About this task: Look at the data below and print exactly the lines from its first line through the line with "Летние прогулки в"; the pictures stay out of the copy.

Records for the task:
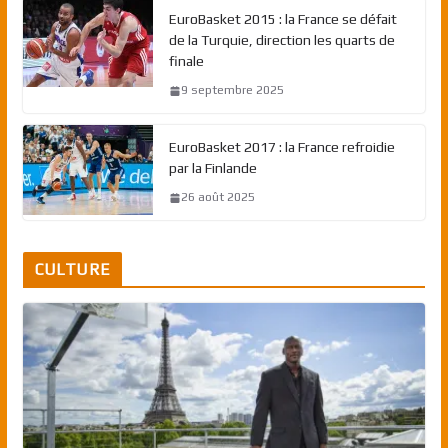
EuroBasket 2015 : la France se défait
de la Turquie, direction les quarts de
finale
9 septembre 2025
EuroBasket 2017 : la France refroidie
par la Finlande
26 août 2025
CULTURE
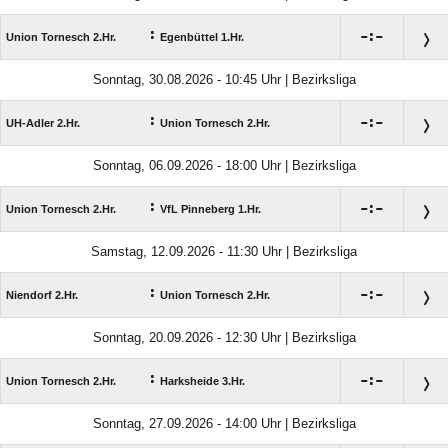
:

:

Union Tornesch 2.Hr.
Egenbüttel 1.Hr.
Sonntag, 30.08.2026 - 10:45 Uhr | Bezirksliga
:

:

UH-Adler 2.Hr.
Union Tornesch 2.Hr.
Sonntag, 06.09.2026 - 18:00 Uhr | Bezirksliga
:

:

Union Tornesch 2.Hr.
VfL Pinneberg 1.Hr.
Samstag, 12.09.2026 - 11:30 Uhr | Bezirksliga
:

:

Niendorf 2.Hr.
Union Tornesch 2.Hr.
Sonntag, 20.09.2026 - 12:30 Uhr | Bezirksliga
:

:

Union Tornesch 2.Hr.
Harksheide 3.Hr.
Sonntag, 27.09.2026 - 14:00 Uhr | Bezirksliga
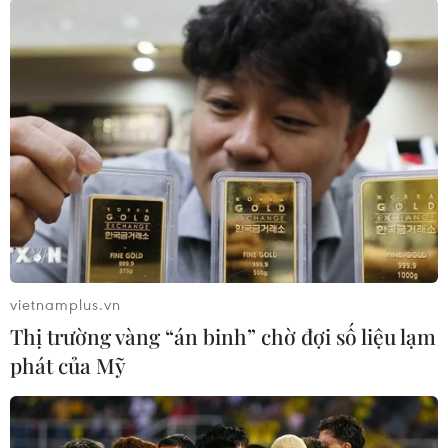
Lãnh đạo tối cao Iran đánh giá đàm phán
hạt nhân đạt tiến triển tốt
13/04/2022 03:32
Nhà lãnh đạo tối cao Iran Ali Khamenei hối thúc chính
quyền của Tổng thống Ebrahim Raisi giải quyết những
vấn đề của đất nước trước, bất kể các cuộc đàm phán
về thỏa thuận hạt nhân.
vietnamplus.vn
Thị trường vàng “án binh” chờ đợi số liệu lạm
phát của Mỹ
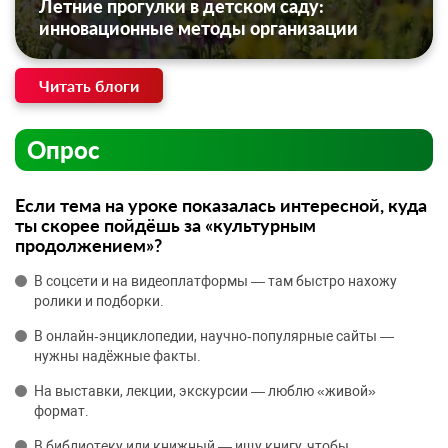
Летние прогулки в детском саду:
инновационные методы организации
Читать блоги
Опрос
Если тема на уроке показалась интересной, куда
ты скорее пойдёшь за «культурным
продолжением»?
В соцсети и на видеоплатформы — там быстро нахожу
ролики и подборки.
В онлайн‑энциклопедии, научно‑популярные сайты —
нужны надёжные факты.
На выставки, лекции, экскурсии — люблю «живой»
формат.
В библиотеку или книжный — ищу книгу, чтобы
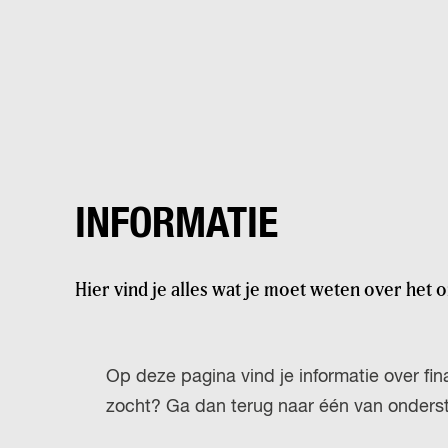
INFORMATIE
Hier vind je alles wat je moet weten over het
Op deze pagina vind je informatie over fin
zocht? Ga dan terug naar één van onder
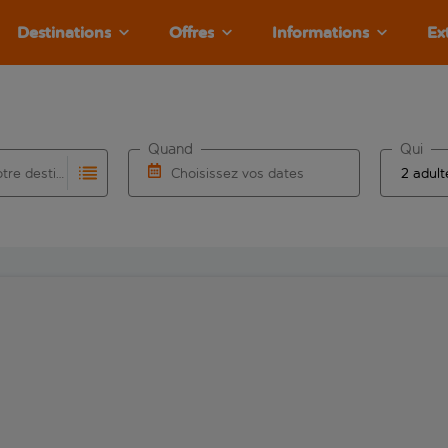
Destinations
Offres
Informations
Ex
Quand
Qui
Choisissez votre destination
Choisissez vos dates
e les résultats de saisie automatique sont disponibles pour l’a
 pour la saisie automatique. Lorsque les résultats de la saisie
Choisissez une date de départ et une date d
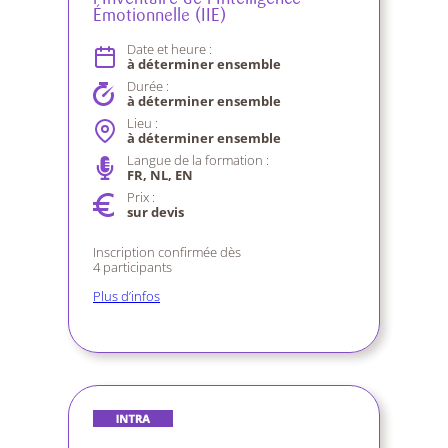
Émotionnelle (IIE)
Date et heure :
à déterminer ensemble
Durée :
à déterminer ensemble
Lieu :
à déterminer ensemble
Langue de la formation :
FR, NL, EN
Prix :
sur devis
Inscription confirmée dès
4 participants
Plus d’infos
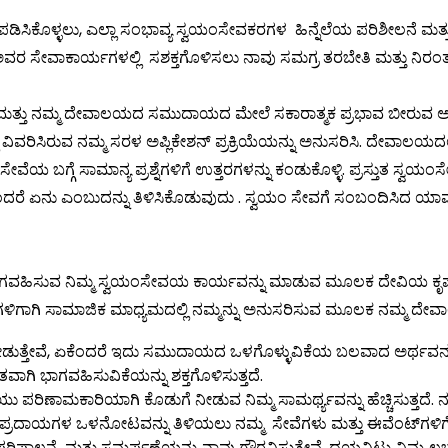
ಪಡಿಸಿಕೊಳ್ಳಲು, ಎಲ್ಲಾ ಸಂಭಾವ್ಯ ಸ್ವಯಂಸೇವಕರಗಳ ಹಿನ್ನೆಲೆಯ ಪರಿಶೀಲನೆ 
ು ಅವರ ಸೇವಾಕಾರ್ಯಗಳಲ್ಲಿ ಸಶಕ್ತಗೊಳಿಸಲು ನಾವು ಸಮಗ್ರ ತರಬೇತಿ ಮತ್ತು ನಿರಂತ
ಿಗೆ ಮತ್ತು ನಮ್ಮ ದೇವಾಲಯದ ಸಮುದಾಯದ ಮೇಲೆ ಸಕಾರಾತ್ಮಕ ಪ್ರಭಾವ ಬೀರುವ ಅವ
್ಲಿ ವಿವರಿಸಿರುವ ನಮ್ಮ ಸರಳ ಅಪ್ಲಿಕೇಶನ್ ಪ್ರಕ್ರಿಯೆಯನ್ನು ಅನುಸರಿಸಿ. ದೇವಾ
ಗೆ ಸಾಮಾನ್ಯ ಪ್ರಶ್ನೆಗಳಿಗೆ ಉತ್ತರಗಳನ್ನು ಕಂಡುಕೊಳ್ಳಿ. ಪ್ರಸ್ತುತ ಸ್ವಯಂಸೇ
ಂದರೆ ಏನು ಎಂಬುದನ್ನು ತಿಳಿಸಿಕೊಡುವುದು . ಸ್ವಯಂ ಸೇವಗೆ ಸಂಬಂದಿಸಿದ ಯ
 ಭಾಗವಹಿಸುವ ನಿಮ್ಮ ಸ್ವಯಂಸೇವಯ ಕಾರ್ಯವನ್ನು ಮಾಡುವ ಮೂಲಕ ದೇವಿಯ ಕೃಪೆಗೆ ಪಾ
ಳಿಗಾಗಿ ಸಾಮಾಜಿಕ ಮಾಧ್ಯಮದಲ್ಲಿ ನಮ್ಮನ್ನು ಅನುಸರಿಸುವ ಮೂಲಕ ನಮ್ಮ ದ
ೆ ನೀಡುತ್ತೇವೆ, ಏಕೆಂದರೆ ಇದು ಸಮುದಾಯದ ಒಳಗೊಳ್ಳುವಿಕೆಯ ಬಲವಾದ ಅರ್ಥವನ್ನ
ಾಗಿ ಭಾಗವಹಿಸುವಿಕೆಯನ್ನು ಶಕ್ತಗೊಳಿಸುತ್ತದೆ.
ಿಣಾಮಕಾರಿಯಾಗಿ ಕೊಡುಗೆ ನೀಡುವ ನಿಮ್ಮ ಸಾಮರ್ಥ್ಯವನ್ನು ಹೆಚ್ಚಿಸುತ್ತದೆ. 
ು ಸಂಪ್ರದಾಯಗಳ ಒಳನೋಟವನ್ನು ತಿಳಿಯಲು ನಮ್ಮ ಸೇವೆಗಳು ಮತ್ತು ಈವೆಂಟ್‌ಗಳಿಗೆ ಹಾ
ಪಾಲನೆ ಮತ್ತು ಸಮರ್ಪಣೆಯನ್ನು ನಾವು ಗೌರವಿಸುತ್ತೇವೆ. ದಯವಿಟ್ಟು ನಿಮ್ಮ ಲಭ್ಯ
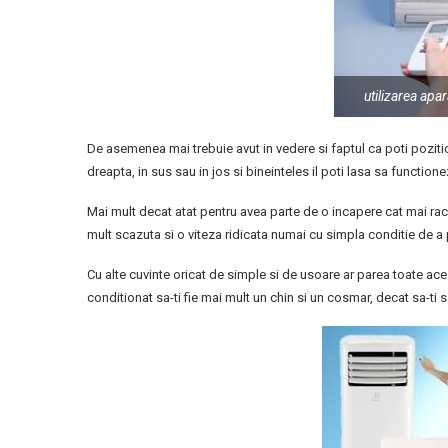
utilizarea apa
De asemenea mai trebuie avut in vedere si faptul ca poti pozitio
dreapta, in sus sau in jos si bineinteles il poti lasa sa functione
Mai mult decat atat pentru avea parte de o incapere cat mai rac
mult scazuta si o viteza ridicata numai cu simpla conditie de a 
Cu alte cuvinte oricat de simple si de usoare ar parea toate ace
conditionat sa-ti fie mai mult un chin si un cosmar, decat sa-ti 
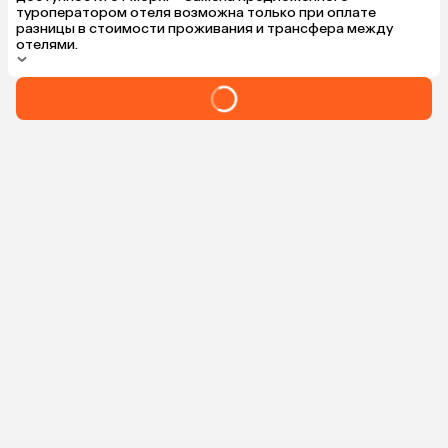
туроператором отеля возможна только при оплате
разницы в стоимости проживания и трансфера между
отелями.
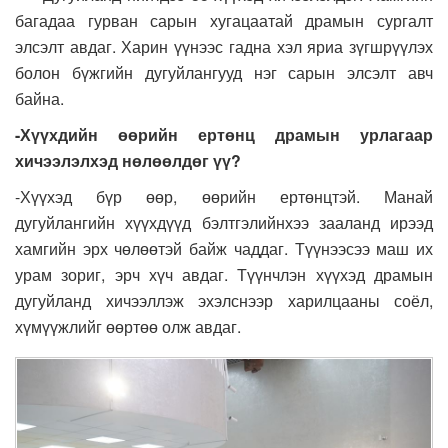
багадаа гурван сарын хугацаатай драмын сургалт
элсэлт авдаг. Харин үүнээс гадна хэл яриа зүгшрүүлэх
болон бүжгийн дугуйлангууд нэг сарын элсэлт авч
байна.
-Хүүхдийн өөрийн ертөнц драмын урлагаар
хичээлэлхэд нөлөөлдөг үү?
-Хүүхэд бүр өөр, өөрийн ертөнцтэй. Манай
дугуйлангийн хүүхдүүд бэлтгэлийнхээ зааланд ирээд
хамгийн эрх чөлөөтэй байж чаддаг. Түүнээсээ маш их
урам зориг, эрч хүч авдаг. Түүнчлэн хүүхэд драмын
дугуйланд хичээллэж эхэлснээр харилцааны соёл,
хүмүүжлийг өөртөө олж авдаг.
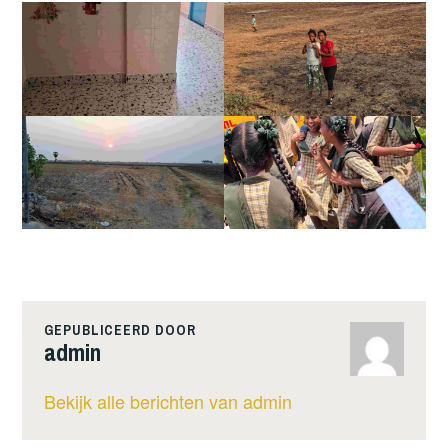
GEPUBLICEERD DOOR
admin
Bekijk alle berichten van admin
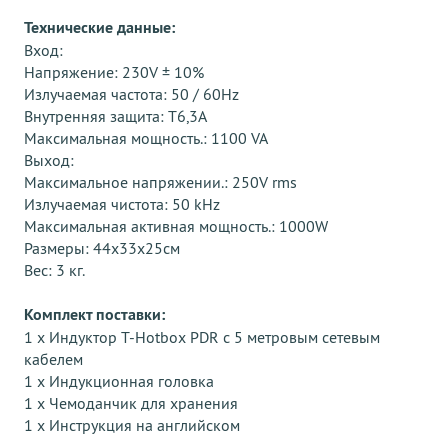
Технические данные:
Вход:
Напряжение: 230V ± 10%
Излучаемая частота: 50 / 60Hz
Внутренняя защита: T6,3A
Максимальная мощность.: 1100 VA
Выход:
Максимальное напряжении.: 250V rms
Излучаемая чистота: 50 kHz
Максимальная активная мощность.: 1000W
Размеры: 44x33x25см
Вес: 3 кг.
Комплект поставки:
1 x Индуктор Т-Hotbox PDR с 5 метровым сетевым
кабелем
1 х Индукционная головка
1 х Чемоданчик для хранения
1 х Инструкция на английском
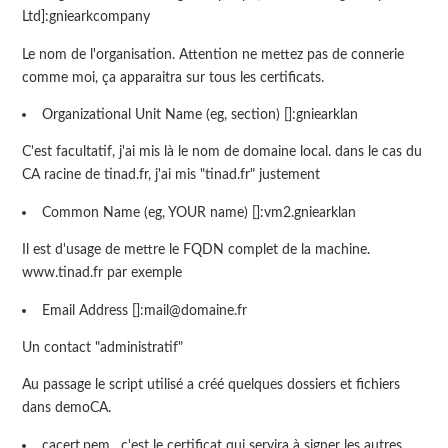
Ltd]:gniearkcompany
Le nom de l'organisation. Attention ne mettez pas de connerie
comme moi, ça apparaitra sur tous les certificats.
Organizational Unit Name (eg, section) []:gniearklan
C'est facultatif, j'ai mis là le nom de domaine local. dans le cas du
CA racine de tinad.fr, j'ai mis "tinad.fr" justement
Common Name (eg, YOUR name) []:vm2.gniearklan
Il est d'usage de mettre le FQDN complet de la machine.
www.tinad.fr par exemple
Email Address []:mail@domaine.fr
Un contact "administratif"
Au passage le script utilisé a créé quelques dossiers et fichiers
dans demoCA.
cacert.pem , c'est le certificat qui servira à signer les autres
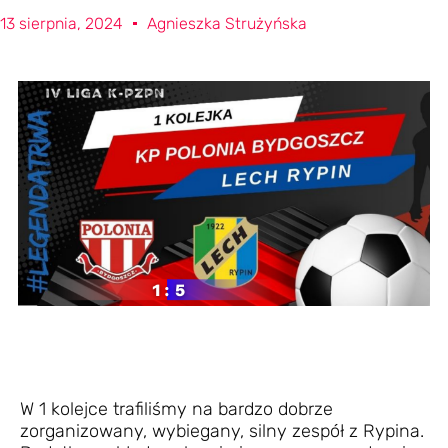
13 sierpnia, 2024
Agnieszka Strużyńska
W 1 kolejce trafiliśmy na bardzo dobrze
zorganizowany, wybiegany, silny zespół z Rypina.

Result of this exercise:
EuroBasket 2015 : la France se défait
de la Turquie, direction les quarts de
finale
9 septembre 2025
EuroBasket 2017 : la France refroidie
par la Finlande
26 août 2025
CULTURE
:

:

Union Tornesch 2.Hr.
Egenbüttel 1.Hr.
Sonntag, 30.08.2026 - 10:45 Uhr | Bezirksliga
:

:

UH-Adler 2.Hr.
Union Tornesch 2.Hr.
Sonntag, 06.09.2026 - 18:00 Uhr | Bezirksliga
:

:

Union Tornesch 2.Hr.
VfL Pinneberg 1.Hr.
Samstag, 12.09.2026 - 11:30 Uhr | Bezirksliga
:

:

Niendorf 2.Hr.
Union Tornesch 2.Hr.
Sonntag, 20.09.2026 - 12:30 Uhr | Bezirksliga
:

:

Union Tornesch 2.Hr.
Harksheide 3.Hr.
Sonntag, 27.09.2026 - 14:00 Uhr | Bezirksliga
Lãnh đạo tối cao Iran đánh giá đàm phán
hạt nhân đạt tiến triển tốt
13/04/2022 03:32
Nhà lãnh đạo tối cao Iran Ali Khamenei hối thúc chính
quyền của Tổng thống Ebrahim Raisi giải quyết những
vấn đề của đất nước trước, bất kể các cuộc đàm phán
về thỏa thuận hạt nhân.
vietnamplus.vn
Thị trường vàng “án binh” chờ đợi số liệu lạm
phát của Mỹ
Летние прогулки в детском саду:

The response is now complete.